**MATERIALS PROVIDED:**
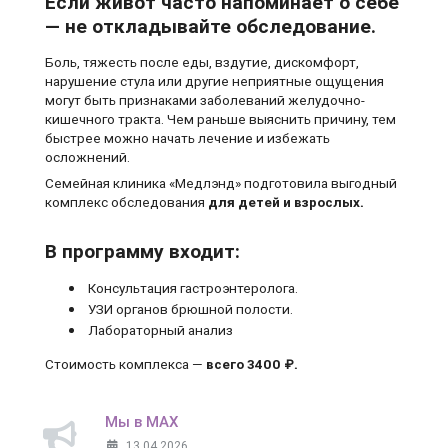
Если живот часто напоминает о себе
— не откладывайте обследование.
Боль, тяжесть после еды, вздутие, дискомфорт,
нарушение стула или другие неприятные ощущения
могут быть признаками заболеваний желудочно-
кишечного тракта. Чем раньше выяснить причину, тем
быстрее можно начать лечение и избежать
осложнений.
Семейная клиника «Медлэнд» подготовила выгодный
комплекс обследования
для детей и взрослых.
В программу входит:
Консультация гастроэнтеролога.
УЗИ органов брюшной полости.
Лабораторный анализ
Стоимость комплекса —
всего 3400 ₽.
Мы в MAX
13.04.2026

**PROBLEM DETAILS:** All entries must come back exactly as written, though without their pictures.

**RESPONSE:**
Если живот часто напоминает о себе
— не откладывайте обследование.
Боль, тяжесть после еды, вздутие, дискомфорт,
нарушение стула или другие неприятные ощущения
могут быть признаками заболеваний желудочно-
кишечного тракта. Чем раньше выяснить причину, тем
быстрее можно начать лечение и избежать
осложнений.
Семейная клиника «Медлэнд» подготовила выгодный
комплекс обследования
для детей и взрослых.
В программу входит:
Консультация гастроэнтеролога.
УЗИ органов брюшной полости.
Лабораторный анализ
Стоимость комплекса —
всего 3400 ₽.
Мы в MAX
13.04.2026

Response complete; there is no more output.